How do you determine the third and fourth Taylor polynomials of #x^3 + 9x - 1# at x = -1?

1 Answer
May 22, 2017

# T_3(x) = -11 + 12(x+1) -3(x+1)^2 #

# T_4(x) = -11 + 12(x+1) -3(x+1)^2 + (x+1)^3 #

Explanation:

Firstly note that as we have a polynomial of degree #3# then its TS will be exact for #O(x^3)#.

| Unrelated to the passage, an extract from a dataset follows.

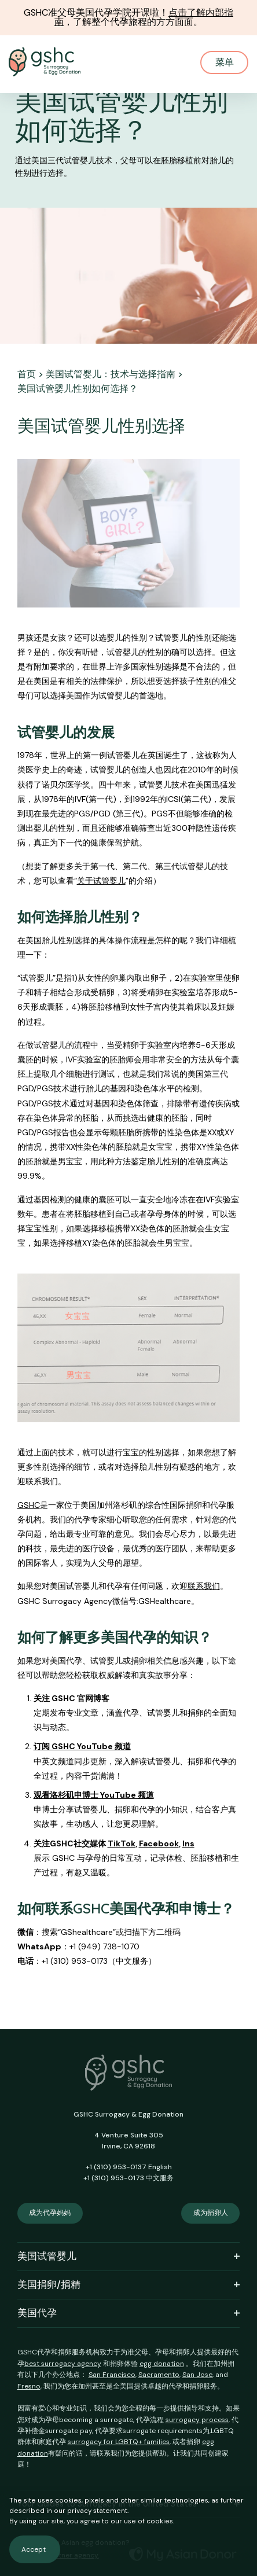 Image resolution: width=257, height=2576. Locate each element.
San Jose (197, 2374)
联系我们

Let use define the function, #f(x)#, by:

# f(x) = x^3+9x-1 #

Let us find all the derivatives:

# f^((1))(x) = 3x^2+9 #
# f^((2))(x) = 6x #
# f^((3))(x) = 6 #
# f^((4))(x) = 0 #, along with all higher derivatives:

Now let us find the values of the above at #a=-1#

# f^((0))(-1) = 11 #
# f^((1))(-1) = 12 #
# f^((2))(-1) = -6 #
# f^((3))(-1) = 6 #
# f^((4))(-1) = 0 #, along with all higher derivatives:

The the TS about #x=a# is given by:

# f(x) = f(a) + f^((1))(x)(x-a) + (f^((2))(x))/(2!)(x-a)^2 + (f^((3))(x))/(3!)(x-a)^3 + (f^((4))(x))/(4!)(x-a)^4 + ... #

So, if we want to write the truncated TS, we can just truncate the series as required. Thus the #3^(rd)# order TS about #a=-1# is:

# T_3(x) = (-11) + (12)(x+1) + (-6)/(2!)(x+1)^2 #
# " " = -11 + 12(x+1) -6/(2)(x+1)^2 #
# " " = -11 + 12(x+1) -3(x+1)^2 #

And similarly, truncating at the next term we have:

# T_4(x) = T_3(x) + (6)/(3!)(x+1)^3 #
# " " = T_3(x) + 6/(6)(x+1)^3 #
# " " = -11 + 12(x+1) -3(x+1)^2 + (x+1)^3 #

And as initially, as the starting function is a polynomial of degree #3# then this truncated polynomial #T_4(x)# is in fact exact as all higher derivatives (and therefore terms) are zero.